#### TASK INPUTS
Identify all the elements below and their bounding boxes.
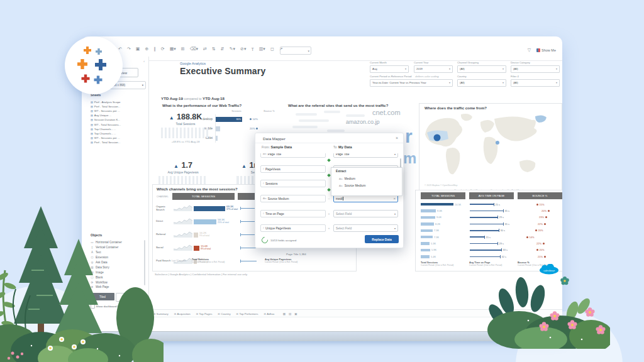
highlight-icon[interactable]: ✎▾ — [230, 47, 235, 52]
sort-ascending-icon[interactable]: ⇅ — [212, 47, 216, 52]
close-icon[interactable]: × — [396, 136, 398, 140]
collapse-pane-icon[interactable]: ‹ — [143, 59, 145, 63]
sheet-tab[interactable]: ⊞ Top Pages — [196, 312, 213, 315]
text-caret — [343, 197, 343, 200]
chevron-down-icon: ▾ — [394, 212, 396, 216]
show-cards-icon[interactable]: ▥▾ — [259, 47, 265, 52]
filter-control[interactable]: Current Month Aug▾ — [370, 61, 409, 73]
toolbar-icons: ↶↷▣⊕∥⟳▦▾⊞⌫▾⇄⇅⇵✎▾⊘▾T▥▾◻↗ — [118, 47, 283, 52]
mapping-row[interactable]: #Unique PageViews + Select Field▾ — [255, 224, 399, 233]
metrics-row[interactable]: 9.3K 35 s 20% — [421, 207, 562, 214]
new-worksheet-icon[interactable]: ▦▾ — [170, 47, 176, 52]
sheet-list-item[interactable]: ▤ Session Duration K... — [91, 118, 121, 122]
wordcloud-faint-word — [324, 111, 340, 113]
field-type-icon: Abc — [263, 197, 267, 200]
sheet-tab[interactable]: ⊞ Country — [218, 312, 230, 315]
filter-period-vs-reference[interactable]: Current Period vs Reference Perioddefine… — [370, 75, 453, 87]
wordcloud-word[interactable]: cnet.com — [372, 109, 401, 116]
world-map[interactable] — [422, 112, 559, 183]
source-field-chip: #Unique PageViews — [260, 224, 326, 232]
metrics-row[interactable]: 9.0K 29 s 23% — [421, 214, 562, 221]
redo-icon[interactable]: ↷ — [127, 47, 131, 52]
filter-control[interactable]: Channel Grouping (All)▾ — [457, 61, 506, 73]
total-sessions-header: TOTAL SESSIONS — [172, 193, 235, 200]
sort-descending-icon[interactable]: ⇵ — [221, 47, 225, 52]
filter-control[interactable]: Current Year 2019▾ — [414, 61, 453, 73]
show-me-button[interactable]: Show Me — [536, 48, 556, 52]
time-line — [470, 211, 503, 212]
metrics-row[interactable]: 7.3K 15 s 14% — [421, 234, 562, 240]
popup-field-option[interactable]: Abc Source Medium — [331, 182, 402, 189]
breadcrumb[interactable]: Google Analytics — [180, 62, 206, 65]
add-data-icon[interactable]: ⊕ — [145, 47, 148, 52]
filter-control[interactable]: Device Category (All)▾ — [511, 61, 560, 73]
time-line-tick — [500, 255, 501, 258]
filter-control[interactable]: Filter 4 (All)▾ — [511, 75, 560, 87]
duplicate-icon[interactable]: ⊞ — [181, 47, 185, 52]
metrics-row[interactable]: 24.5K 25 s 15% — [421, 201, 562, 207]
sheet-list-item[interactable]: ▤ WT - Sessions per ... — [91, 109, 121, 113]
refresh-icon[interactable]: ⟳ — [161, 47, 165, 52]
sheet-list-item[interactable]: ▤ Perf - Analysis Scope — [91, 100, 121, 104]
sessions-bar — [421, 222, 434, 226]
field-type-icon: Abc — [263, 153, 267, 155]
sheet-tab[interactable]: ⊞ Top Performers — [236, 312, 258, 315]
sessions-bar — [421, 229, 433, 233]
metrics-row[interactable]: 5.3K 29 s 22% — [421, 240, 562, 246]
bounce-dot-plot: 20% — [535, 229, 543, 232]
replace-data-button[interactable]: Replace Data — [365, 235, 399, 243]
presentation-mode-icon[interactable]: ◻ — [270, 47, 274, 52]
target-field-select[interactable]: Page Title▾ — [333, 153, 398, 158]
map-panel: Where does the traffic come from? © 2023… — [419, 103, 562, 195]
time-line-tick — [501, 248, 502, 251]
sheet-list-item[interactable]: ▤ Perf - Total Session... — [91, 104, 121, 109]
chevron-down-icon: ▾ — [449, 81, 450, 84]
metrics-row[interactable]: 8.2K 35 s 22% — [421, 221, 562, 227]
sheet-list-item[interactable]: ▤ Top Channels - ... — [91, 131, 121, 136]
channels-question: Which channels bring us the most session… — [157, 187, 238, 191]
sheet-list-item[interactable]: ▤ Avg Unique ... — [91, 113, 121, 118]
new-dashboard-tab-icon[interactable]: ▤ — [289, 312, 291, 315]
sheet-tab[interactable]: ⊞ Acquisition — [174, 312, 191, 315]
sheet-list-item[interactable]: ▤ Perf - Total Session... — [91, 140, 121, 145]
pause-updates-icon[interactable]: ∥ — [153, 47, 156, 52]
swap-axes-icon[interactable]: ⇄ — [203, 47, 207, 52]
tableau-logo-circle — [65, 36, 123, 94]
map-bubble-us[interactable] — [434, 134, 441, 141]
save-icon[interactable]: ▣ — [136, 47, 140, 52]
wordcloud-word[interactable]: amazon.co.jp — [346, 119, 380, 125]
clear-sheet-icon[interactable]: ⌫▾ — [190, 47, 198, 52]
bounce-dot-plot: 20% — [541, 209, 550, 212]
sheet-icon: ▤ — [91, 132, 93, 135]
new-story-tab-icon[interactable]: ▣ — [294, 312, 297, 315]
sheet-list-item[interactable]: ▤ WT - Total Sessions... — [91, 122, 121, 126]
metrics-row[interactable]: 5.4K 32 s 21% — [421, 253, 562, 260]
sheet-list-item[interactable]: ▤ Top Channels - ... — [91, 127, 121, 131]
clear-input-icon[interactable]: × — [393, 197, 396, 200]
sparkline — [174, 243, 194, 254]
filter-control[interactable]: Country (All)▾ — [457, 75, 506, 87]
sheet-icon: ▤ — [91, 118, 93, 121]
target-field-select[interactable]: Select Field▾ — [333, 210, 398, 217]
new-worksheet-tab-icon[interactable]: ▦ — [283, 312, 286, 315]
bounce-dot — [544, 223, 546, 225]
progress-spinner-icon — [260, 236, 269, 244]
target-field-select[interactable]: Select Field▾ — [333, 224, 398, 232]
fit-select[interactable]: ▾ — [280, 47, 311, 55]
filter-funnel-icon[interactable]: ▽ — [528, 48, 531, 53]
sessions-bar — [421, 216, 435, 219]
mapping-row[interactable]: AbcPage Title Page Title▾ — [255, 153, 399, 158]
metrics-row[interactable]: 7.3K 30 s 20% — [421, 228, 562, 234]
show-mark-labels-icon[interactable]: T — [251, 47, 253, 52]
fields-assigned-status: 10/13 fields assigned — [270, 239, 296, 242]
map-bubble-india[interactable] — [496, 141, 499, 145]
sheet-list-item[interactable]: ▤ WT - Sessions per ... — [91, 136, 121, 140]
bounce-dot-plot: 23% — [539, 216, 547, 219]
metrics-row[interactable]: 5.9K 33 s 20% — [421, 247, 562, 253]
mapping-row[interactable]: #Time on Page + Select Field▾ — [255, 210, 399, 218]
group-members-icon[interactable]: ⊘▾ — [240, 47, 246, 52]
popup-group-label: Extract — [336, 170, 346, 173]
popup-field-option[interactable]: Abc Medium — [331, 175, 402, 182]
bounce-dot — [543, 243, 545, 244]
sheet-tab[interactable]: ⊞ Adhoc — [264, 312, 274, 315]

#### HOW TO COMPLETE THIS TASK
Copy each line of the listing that carries the word "tick".

#### RESULT
time-line-tick — [500, 255, 501, 258]
time-line-tick — [501, 248, 502, 251]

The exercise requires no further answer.